[Opening Records provided section]

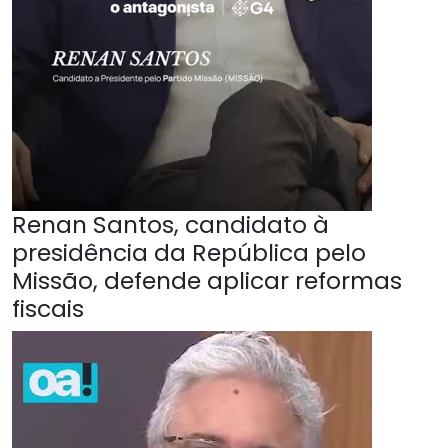
Renan Santos, candidato à
presidência da República pelo
Missão, defende aplicar reformas
fiscais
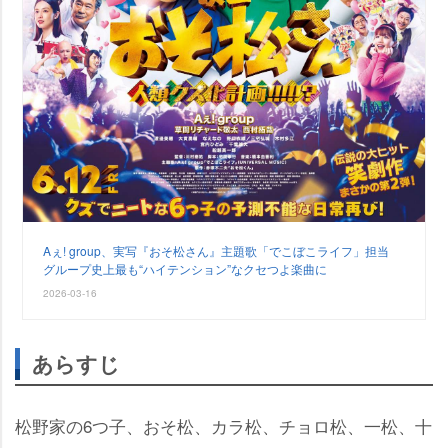
Aぇ! group、実写『おそ松さん』主題歌「でこぼこライフ」担当
グループ史上最も“ハイテンション”なクセつよ楽曲に
2026-03-16
あらすじ
松野家の6つ子、おそ松、カラ松、チョロ松、一松、十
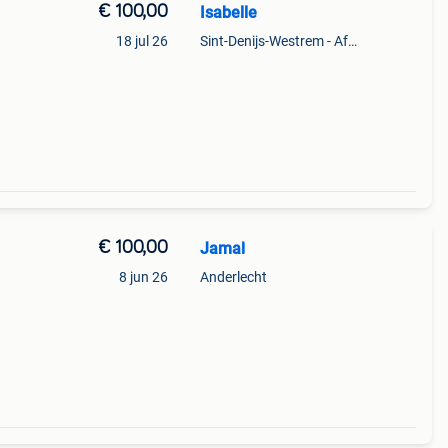
€ 100,00
Isabelle
18 jul 26
Sint-Denijs-Westrem - Afsnee
€ 100,00
Jamal
8 jun 26
Anderlecht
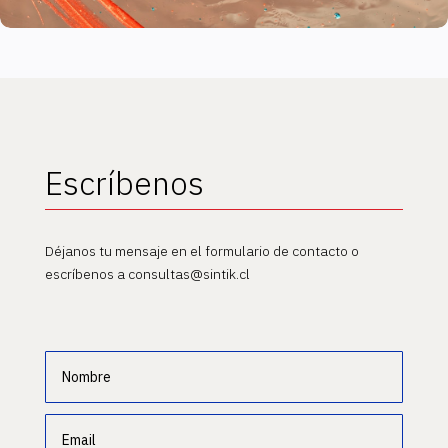
Escríbenos
Déjanos tu mensaje en el formulario de contacto o
escríbenos a consultas@sintik.cl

[Closing Records provided section]

Omit the pictures; restate every entry word for word.

Renan Santos, candidato à
presidência da República pelo
Missão, defende aplicar reformas
fiscais
Aぇ! group、実写『おそ松さん』主題歌「でこぼこライフ」担当
グループ史上最も“ハイテンション”なクセつよ楽曲に
2026-03-16
あらすじ
松野家の6つ子、おそ松、カラ松、チョロ松、一松、十
€ 100,00
Isabelle
18 jul 26
Sint-Denijs-Westrem - Afsnee
€ 100,00
Jamal
8 jun 26
Anderlecht
Escríbenos
Déjanos tu mensaje en el formulario de contacto o
escríbenos a consultas@sintik.cl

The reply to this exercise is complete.